In an effort to defer a portion of Global Adjustment (GA) rates, the government of Ontario passed an emergency order that will provide industrial and commercial electricity consumers  that do not participate in the Regulated Price Plan (RPP), with temporary immediate relief on their monthly electricity bills in April, May and June 2020.  

The initiative could be a welcomed relief for consumers who have seen a marked increase in Global Adjustment charges due to the low electricity demand caused by the COVID-19 pandemic.  According to a government of Ontario press release, without the emergency order, Class B customers could have seen bills increase by 15 percent or more. The emergency order will hold GA rates in line with pre-COVID-19 levels.

Minister of Energy Greg Rickford comments: “Ontario’s industrial and commercial electricity consumers are being impacted by COVID-19. They employ thousands of hardworking Ontarians, and we know this is a challenging time for them.”

The order will provide financial support to more than 50,000 companies as they navigate these uncertain times and do their part to stop the spread of COVID-19 and will be in place through the end of June.  If needed, regulatory amendments would be provided for the deferral of global adjustment charges beyond June, as well.

The GA rate for smaller industrial and commercial consumers (i.e., Class B) has been set at $115 per megawatt-hour, which is roughly in line with the March 2020 value. Large industrial and commercial consumers (i.e., Class A) will receive the same percentage reduction in GA charges as Class B consumers.

Meanwhile, The Ontario Energy Association wants the province to stop subsidizing the price of hydro and offer targeted help to the consumers who need it most.  In recently released policy papers, the OEA says “Ontario is also now spending more on electricity subsidies than on its entire transportation system.”

The OEA report also states that if the province continues with its current pace, it will spend $228 billion subsidizing hydro rates over the next 25 years.

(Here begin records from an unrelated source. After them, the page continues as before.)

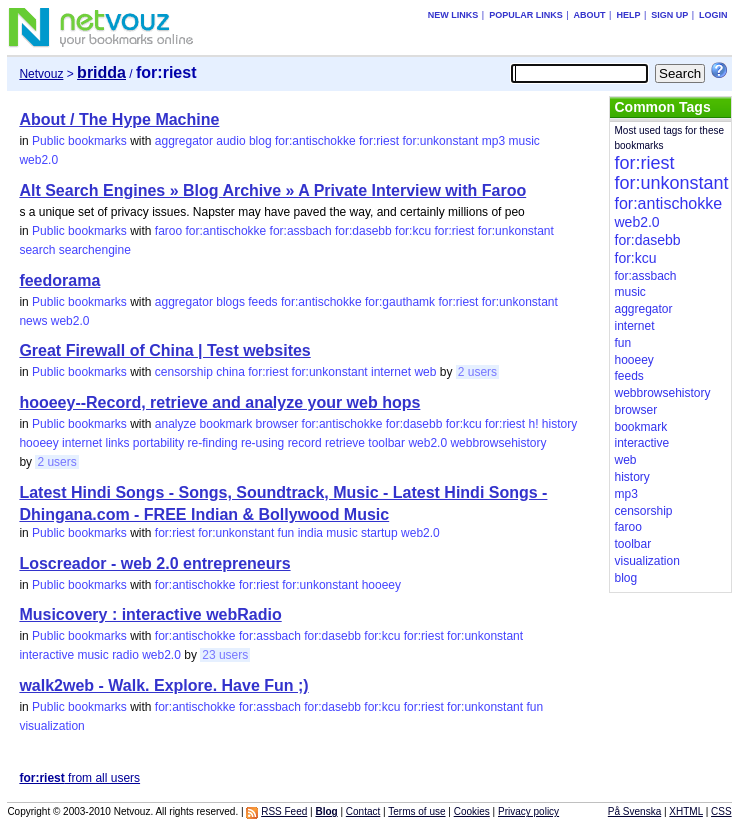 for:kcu (413, 231)
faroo (168, 231)
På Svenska (634, 811)
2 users (477, 372)
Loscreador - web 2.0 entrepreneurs (154, 563)
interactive (46, 655)
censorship (184, 372)
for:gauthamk (400, 302)
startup (379, 533)
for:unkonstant (440, 141)
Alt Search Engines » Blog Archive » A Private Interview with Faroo (272, 190)
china (230, 372)
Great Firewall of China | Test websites (164, 350)
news (33, 321)
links (117, 443)
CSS (721, 811)
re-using (262, 443)
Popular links (526, 15)
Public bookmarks (79, 141)
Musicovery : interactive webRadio (150, 614)
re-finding (213, 443)
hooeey (38, 443)
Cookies (472, 811)
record (305, 443)
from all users (79, 778)
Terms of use (416, 811)
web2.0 (38, 160)
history (559, 424)
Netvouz (41, 74)
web (425, 372)
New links (453, 15)
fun (286, 533)
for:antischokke (315, 141)
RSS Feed (284, 811)
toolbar (386, 443)
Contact (363, 811)
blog (260, 141)
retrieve (345, 443)
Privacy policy (528, 811)
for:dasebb (363, 231)
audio (230, 141)
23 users (225, 655)
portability (158, 443)
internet (391, 372)
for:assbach (301, 231)
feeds (262, 302)
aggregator (184, 141)
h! (533, 424)
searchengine (95, 250)
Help (628, 15)
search (37, 250)
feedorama (59, 280)
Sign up (669, 15)
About (590, 15)
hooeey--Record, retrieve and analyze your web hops (219, 402)
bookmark (226, 424)
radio (125, 655)
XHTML (686, 811)
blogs (230, 302)
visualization (51, 726)
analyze (175, 424)
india (310, 533)
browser (277, 424)
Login (713, 15)
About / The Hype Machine (119, 119)
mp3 (493, 141)
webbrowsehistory (498, 443)
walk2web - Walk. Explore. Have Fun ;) (163, 685)
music (523, 141)
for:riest (379, 141) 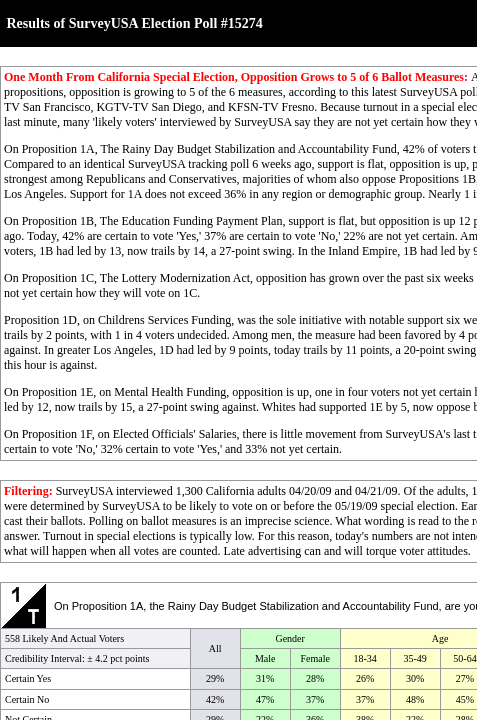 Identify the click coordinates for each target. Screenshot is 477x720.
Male (265, 658)
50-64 (464, 658)
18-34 (364, 658)
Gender (289, 638)
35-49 (414, 658)
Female (314, 658)
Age (440, 638) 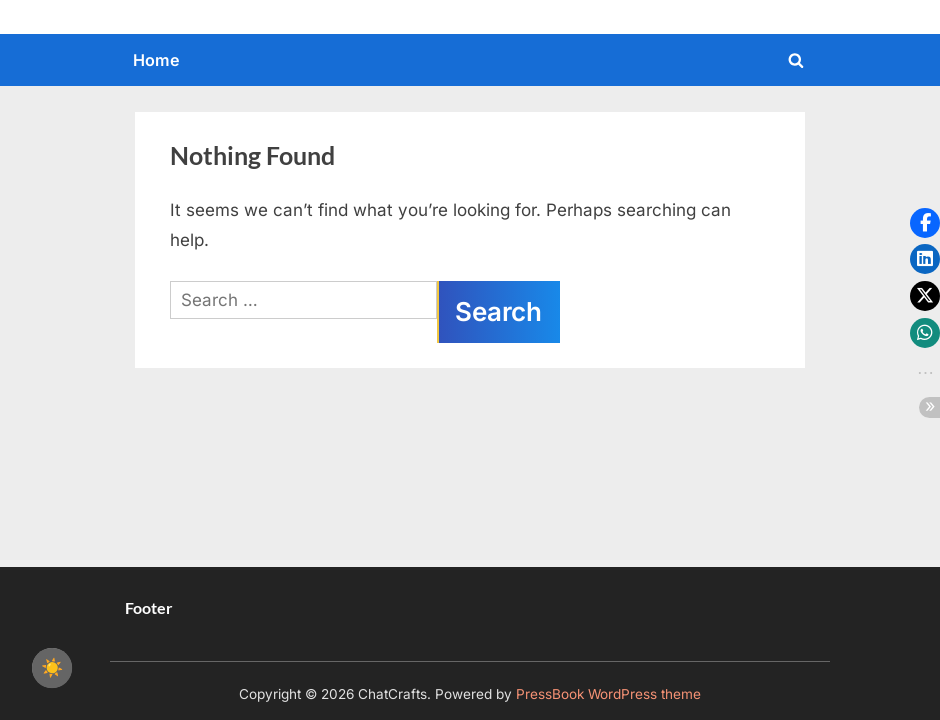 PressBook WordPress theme (608, 694)
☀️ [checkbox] (52, 668)
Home (156, 60)
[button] (925, 223)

OEA President Vince Brescia acknowledged that removing subsidies, thereby increasing costs for some customers, may not make everyone happy.

“It’s not a message a lot of people want to hear but most people aren’t aware that we’re borrowing money to subsidize electricity, and when they find out that we’re doing that they really don’t like it. They think it’s a bad idea,” he says

The report also asks the government to keep some subsidies in place for rural and low-income residents, while also continuing to remove the provincial portion of the sales tax from bills.

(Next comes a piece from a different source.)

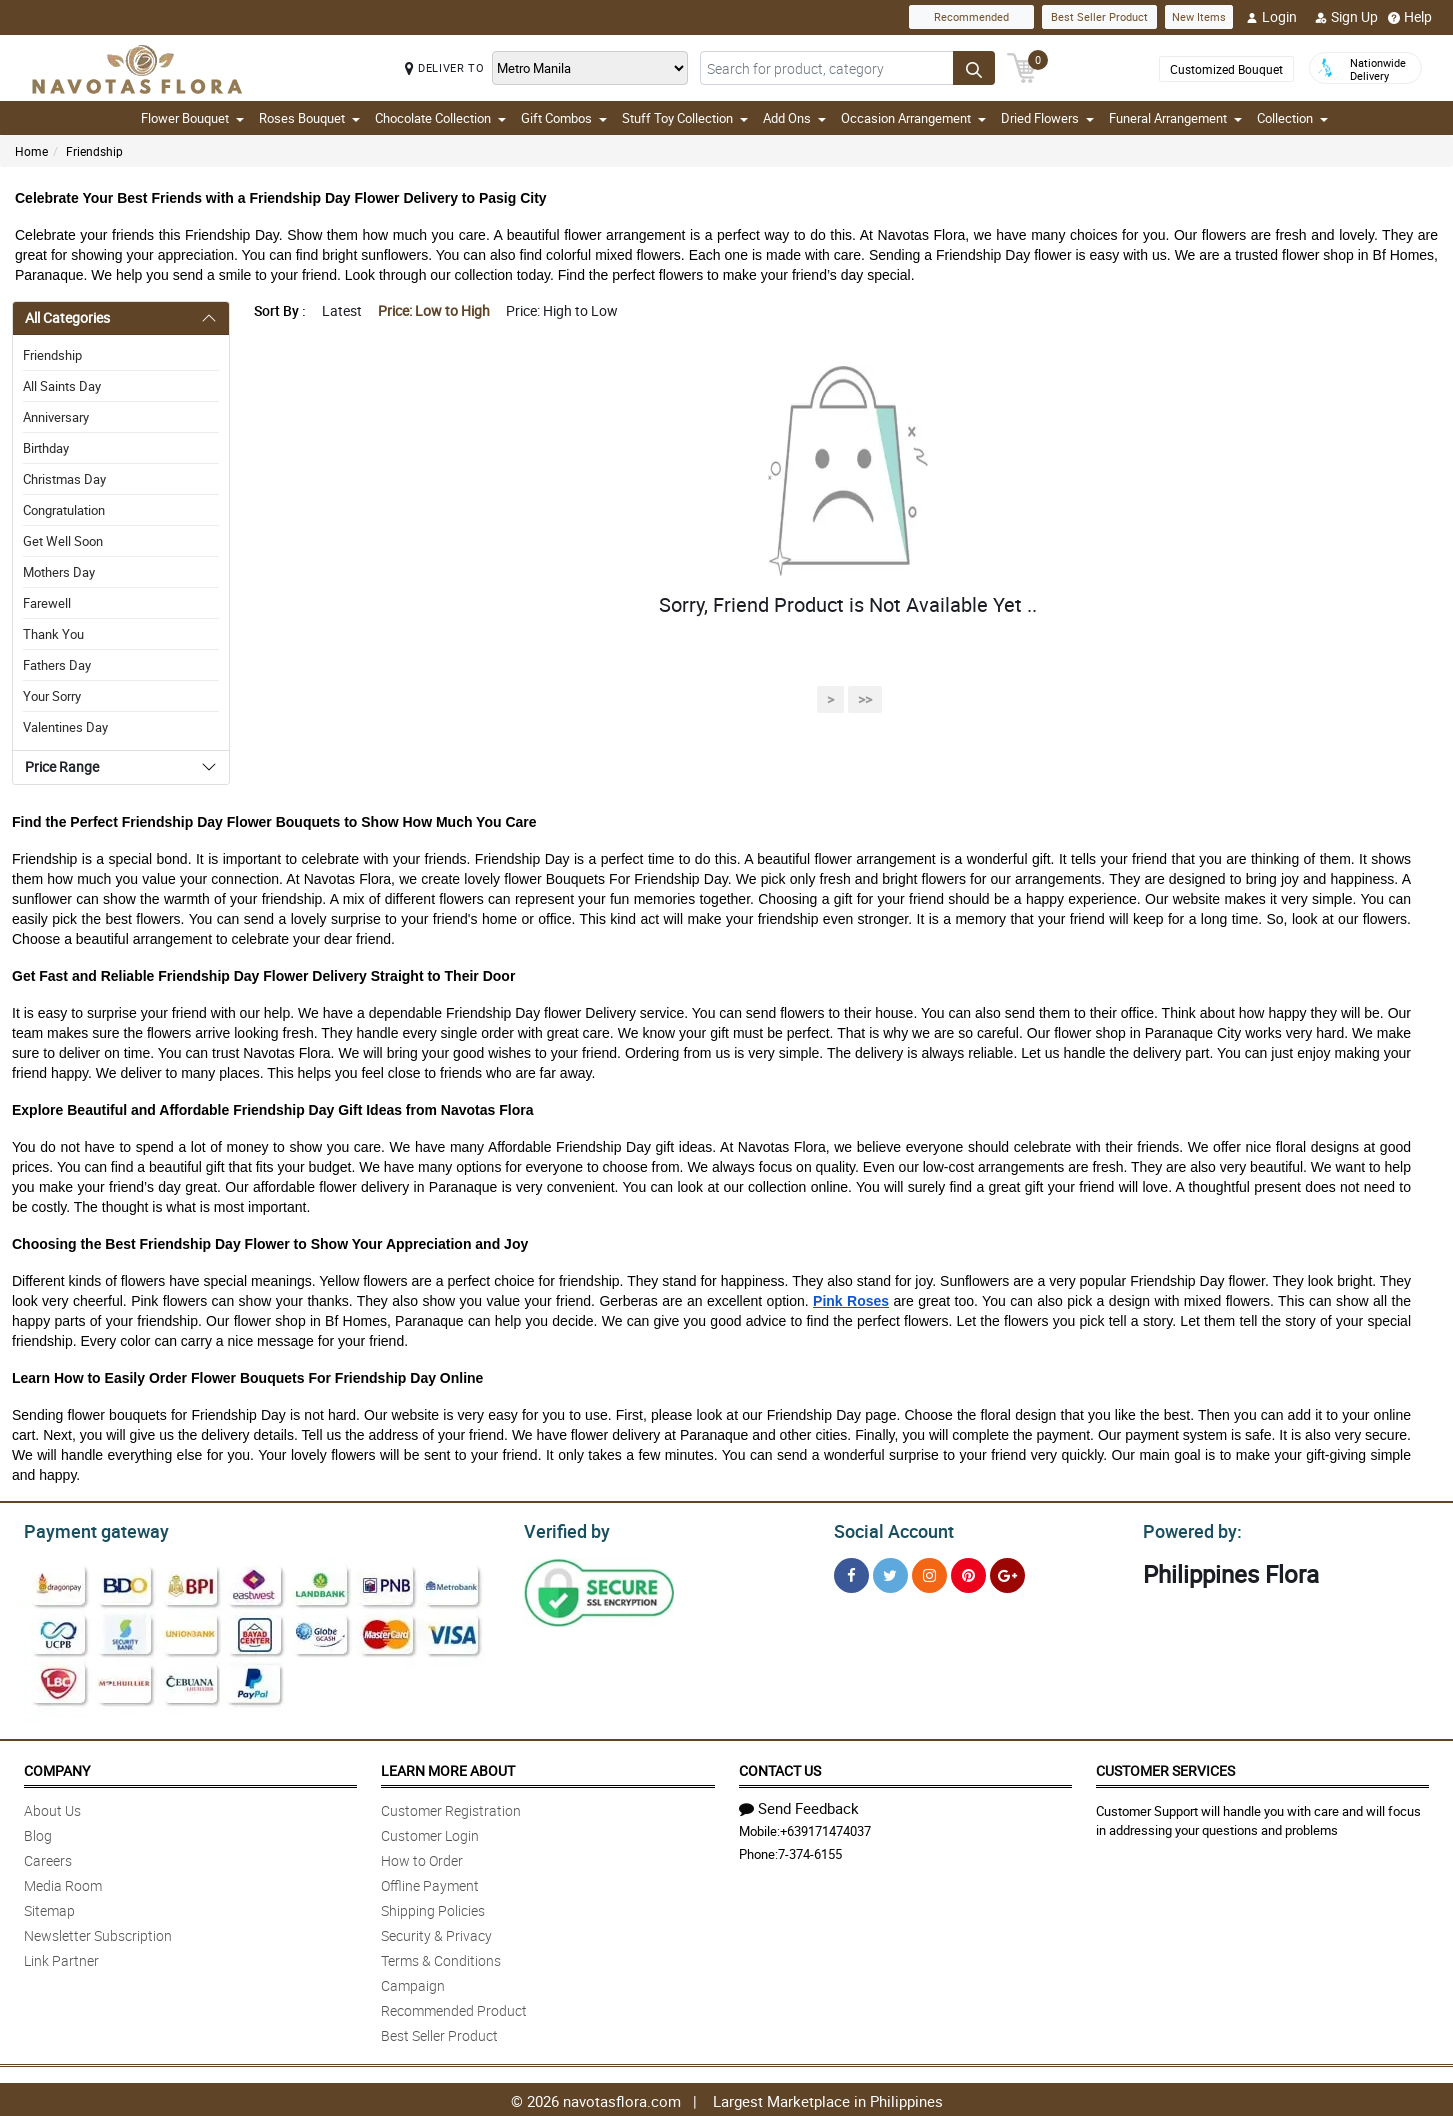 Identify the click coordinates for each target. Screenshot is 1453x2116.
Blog (38, 1832)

The Global Adjustment (GA) was added to consumer’s hydro bills as a way to help offset the costs of replacing coal generated energy and to fund conservation programs and nuclear power projects.  The GA is a surcharge which is calculated by taking the difference between market wholesale prices and the fixed price of energy.  Ontario residents and business owners continue to pay some of the highest hydro rates in the country due in part to increasing global adjustment rates.